Emlak Vergisi uygulamalarına yönelik incelemelerde tespit edilen hususlara aşağıda yer verilmiştir.

  1. Emlak Vergisine Tabi Bazı Binaların İnşaat Sınıflarının Hatalı Tespit Edilmesi


    Belediye sınırları içerisinde emlak vergisine tabi olan binaların inşaat sınıflarının hatalı belirlendiği, aynı bina içerisinde bulunan dairelerin farklı inşaat sınıfları üzerinden vergilendirildiği görülmüştür.

    1319 sayılı Emlak Vergisi Kanunu’nun “Vergi Dairesince Yapılacak İşlem” başlıklı 31’inci maddesinde; vergi değerlerinin takdirinde şehir ve köylerin tabii, iktisadi ve bölgesel şartlarına göre nazara alınacak piyasa bedeli, maliyet bedeli, kira veya yıllık istihsal değeri gibi


    normlar ile uyulacak usul ve esasların, mükelleflerden ve üçüncü şahıslardan istenecek bilgiler Cumhurbaşkanınca çıkarılan yönetmelikte belirtileceği hükmüne yer verilmiştir.

    Söz konusu maddede bahsedilen yönetmelik ibaresi 02.07.2018 tarihli ve 700 sayılı KHK’nin 59’uncu maddesiyle Kanuna işlenmiş olup, eski hali “Tüzük” şeklindedir.

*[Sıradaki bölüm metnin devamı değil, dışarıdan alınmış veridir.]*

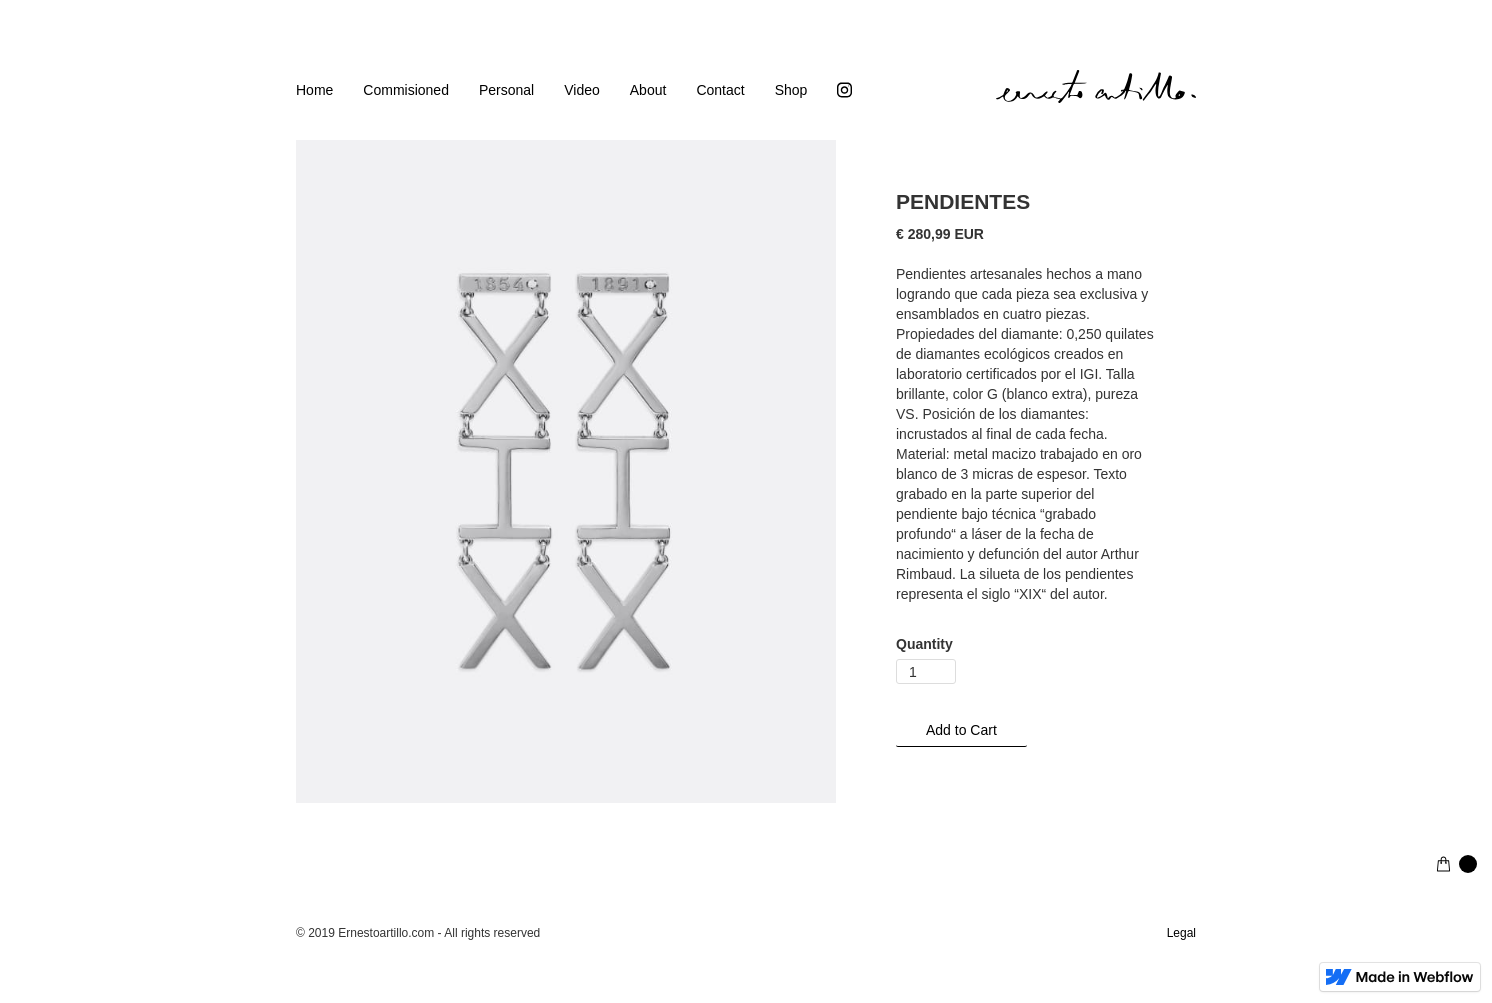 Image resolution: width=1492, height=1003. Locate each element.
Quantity (924, 644)
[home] (1096, 86)
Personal (506, 90)
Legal (1181, 933)
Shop (791, 90)
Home (314, 90)
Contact (720, 90)
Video (582, 90)
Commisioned (406, 90)
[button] (1456, 864)
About (648, 90) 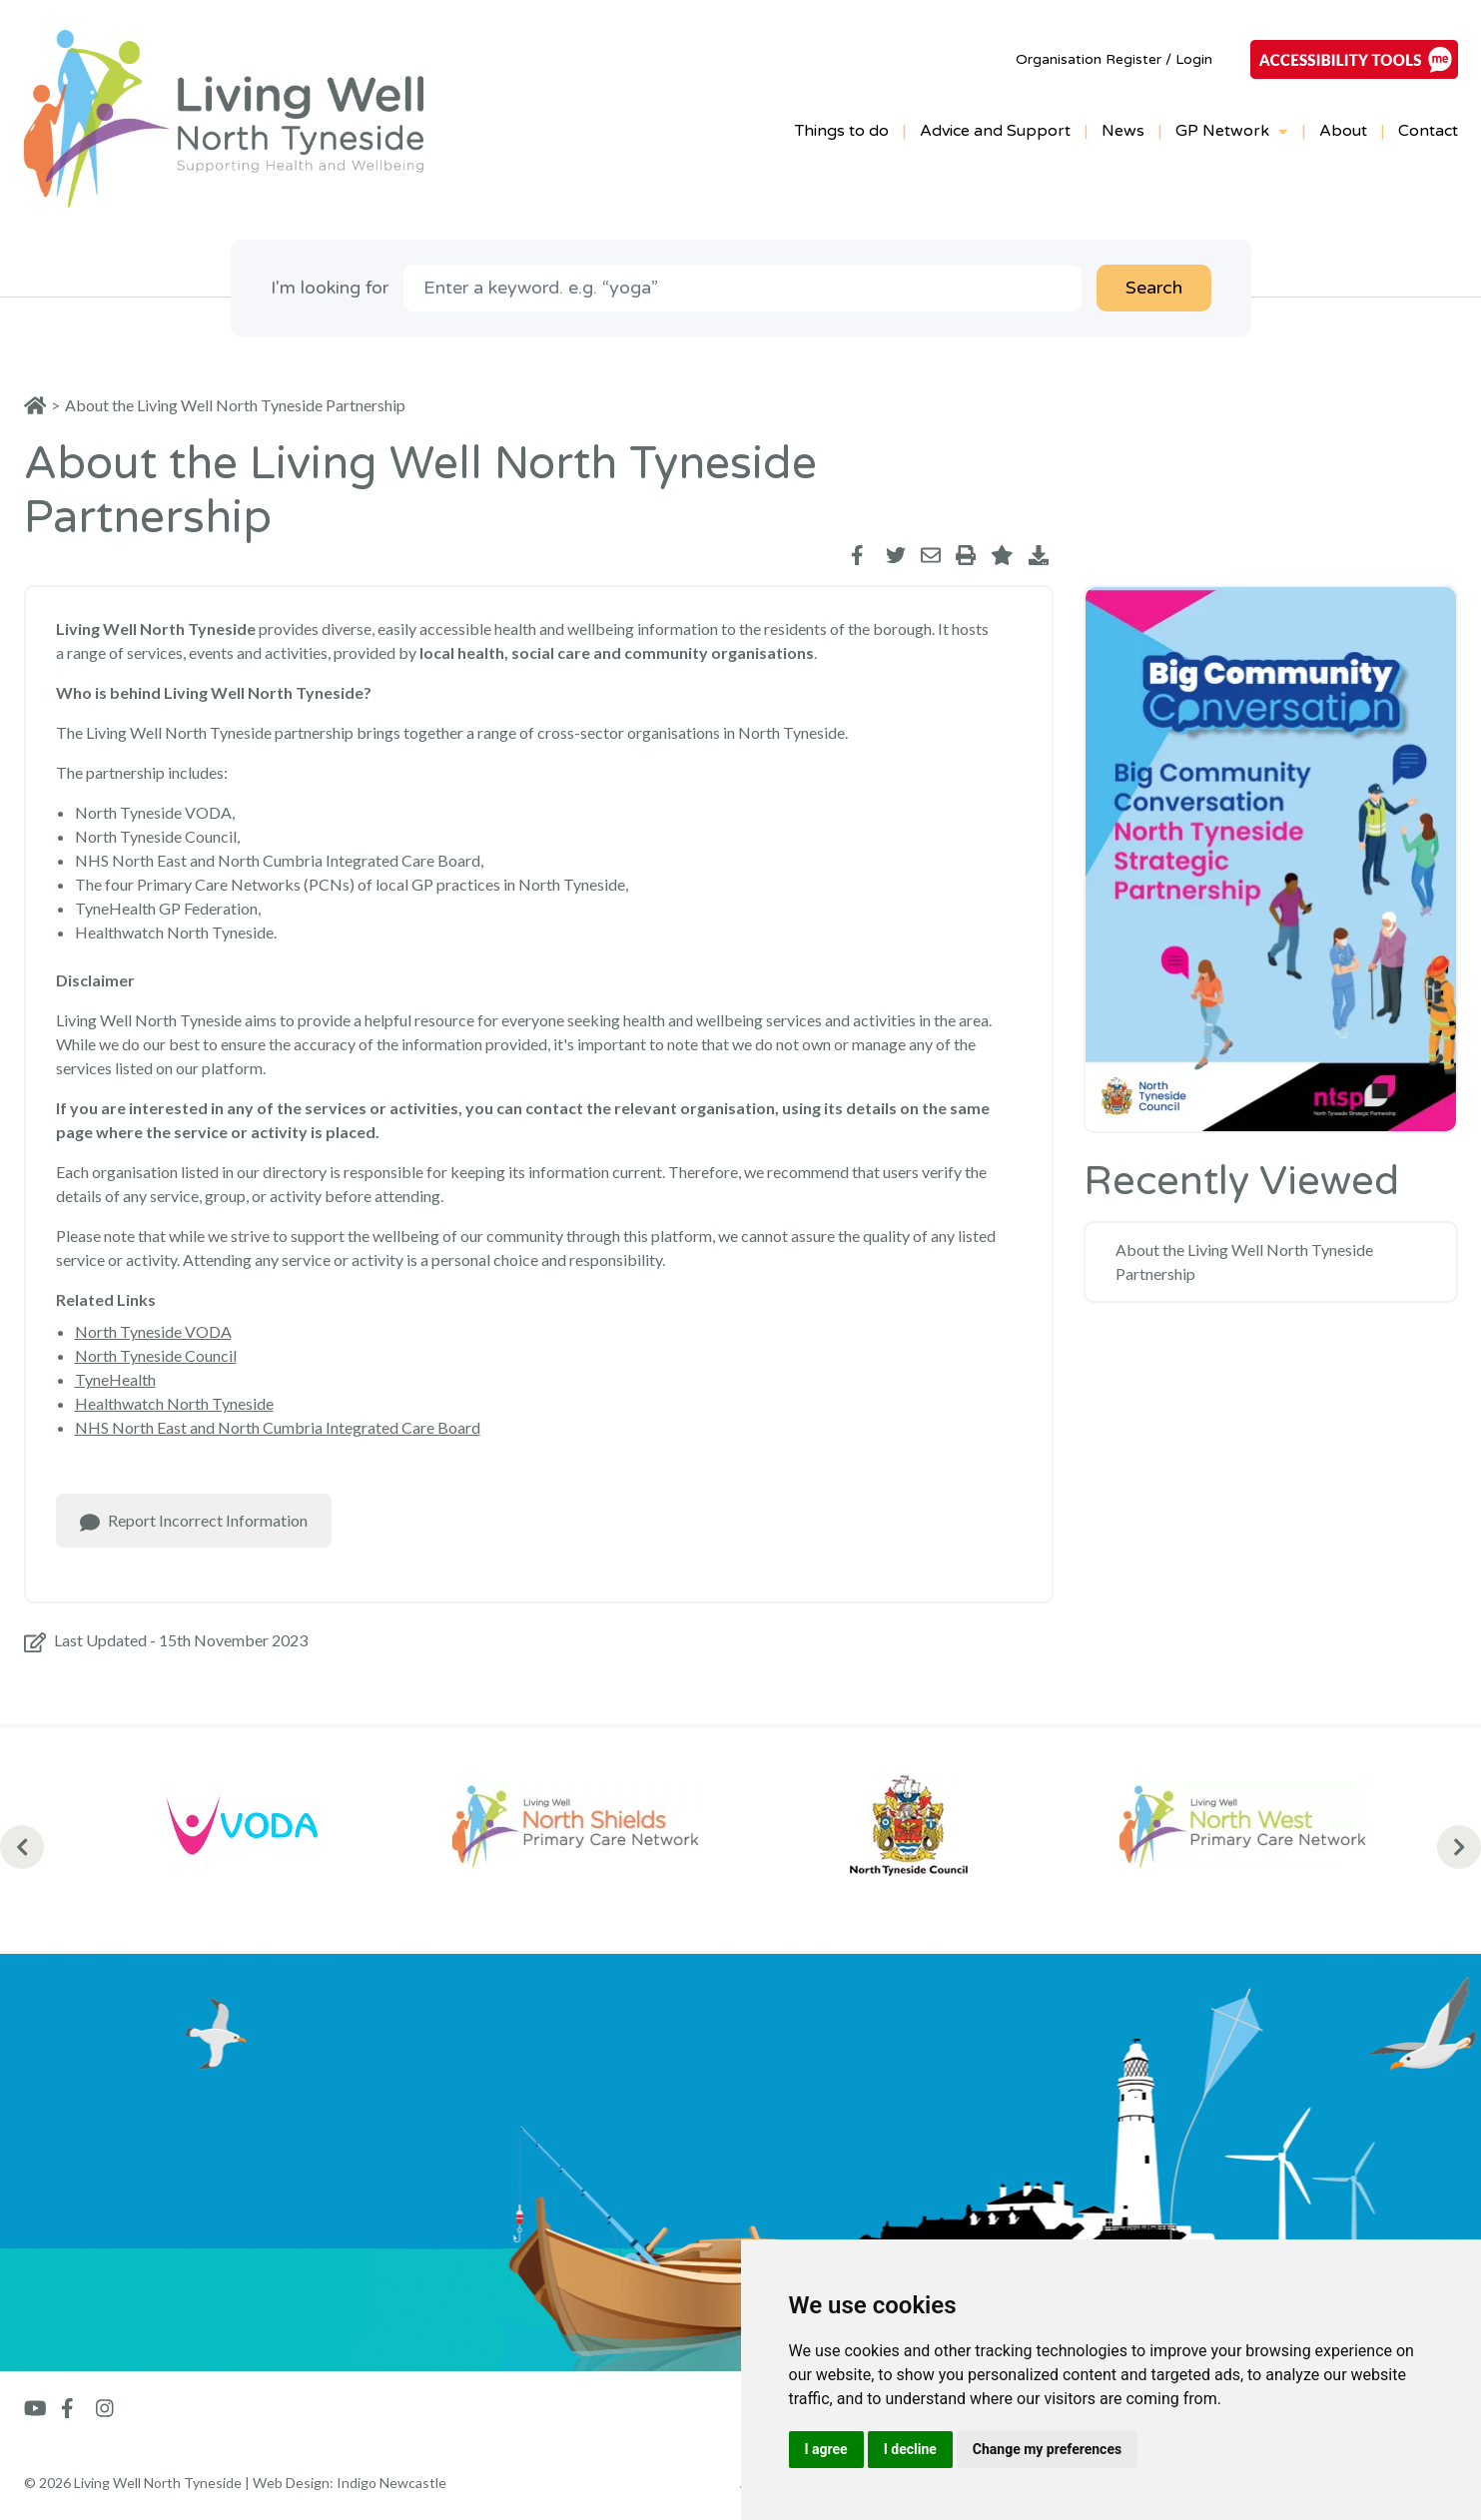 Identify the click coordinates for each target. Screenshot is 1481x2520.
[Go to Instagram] (105, 2408)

Bakanlar Kurulunca bu kapsamda Emlak Vergisine Matrah Olacak Vergi Değerlerinin Takdirine İlişkin Tüzük 15.03.1972 tarihli Resmi Gazete’de yayımlanarak yürürlüğe konulmuştur.

    Anılan Tüzük’ün “Binaların İnşaat Sınıflarına Göre Ayrımı” başlıklı 10’uncu maddesinde; bina sınıflarının lüks, birinci sınıf, ikinci sınıf, üçüncü sınıf ve basit inşaat olmak üzere beşe ayrıldığı; binaların hangi sınıfa gireceğinin belirlenmesinde binanın yapılış tarzının, işçiliğinin, çeşitli kısımlarında kullanılan malzemenin cinsinin, kalitesinin ve benzeri hususlarının dikkate alınacağı, inşaat sınıflarının tayinine esas alınacak niteliklerin Maliye Bakanlığınca tespit ve ilan olunacağı ifade edilmiştir.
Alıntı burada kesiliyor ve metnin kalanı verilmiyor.